→ Task details
In the records that follow, the lines from the one containing "специальными стикерами, отвечая" to the one containing "оказались непростыми, но все ко", inclusive, are to be given again exactly.

[Page-level text extractions]

________

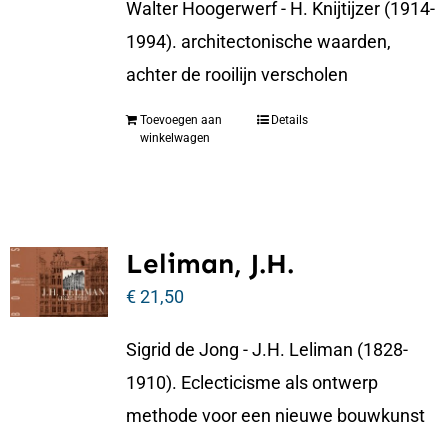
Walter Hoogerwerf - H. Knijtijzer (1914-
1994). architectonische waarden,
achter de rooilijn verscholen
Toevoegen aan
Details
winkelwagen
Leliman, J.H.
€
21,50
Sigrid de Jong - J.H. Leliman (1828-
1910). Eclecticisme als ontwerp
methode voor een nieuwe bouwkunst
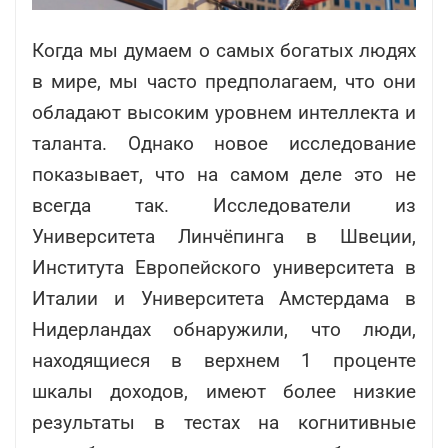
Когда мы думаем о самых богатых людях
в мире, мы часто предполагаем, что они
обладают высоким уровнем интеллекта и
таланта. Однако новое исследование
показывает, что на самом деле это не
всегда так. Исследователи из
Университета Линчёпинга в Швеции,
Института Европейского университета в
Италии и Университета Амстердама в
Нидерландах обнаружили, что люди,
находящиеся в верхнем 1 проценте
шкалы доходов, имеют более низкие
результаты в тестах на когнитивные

________

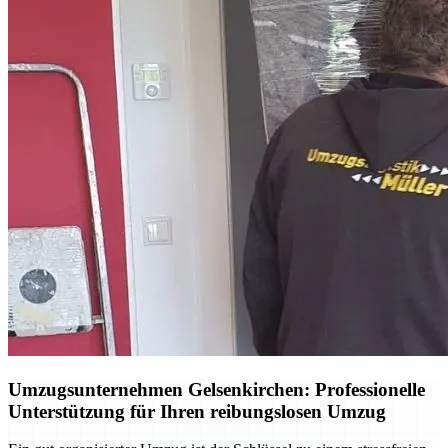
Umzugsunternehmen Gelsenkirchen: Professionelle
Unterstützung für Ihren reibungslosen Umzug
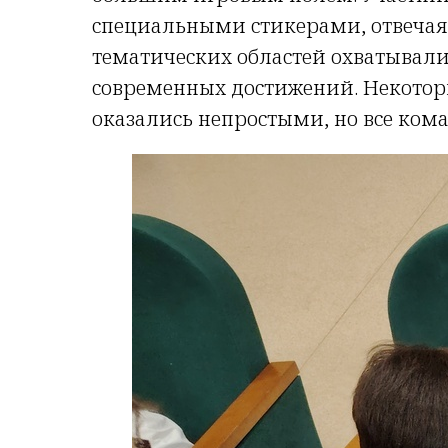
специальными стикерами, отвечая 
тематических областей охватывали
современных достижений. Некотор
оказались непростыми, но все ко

________

→ Task output
специальными стикерами, отвечая 
тематических областей охватывали
современных достижений. Некотор
оказались непростыми, но все ко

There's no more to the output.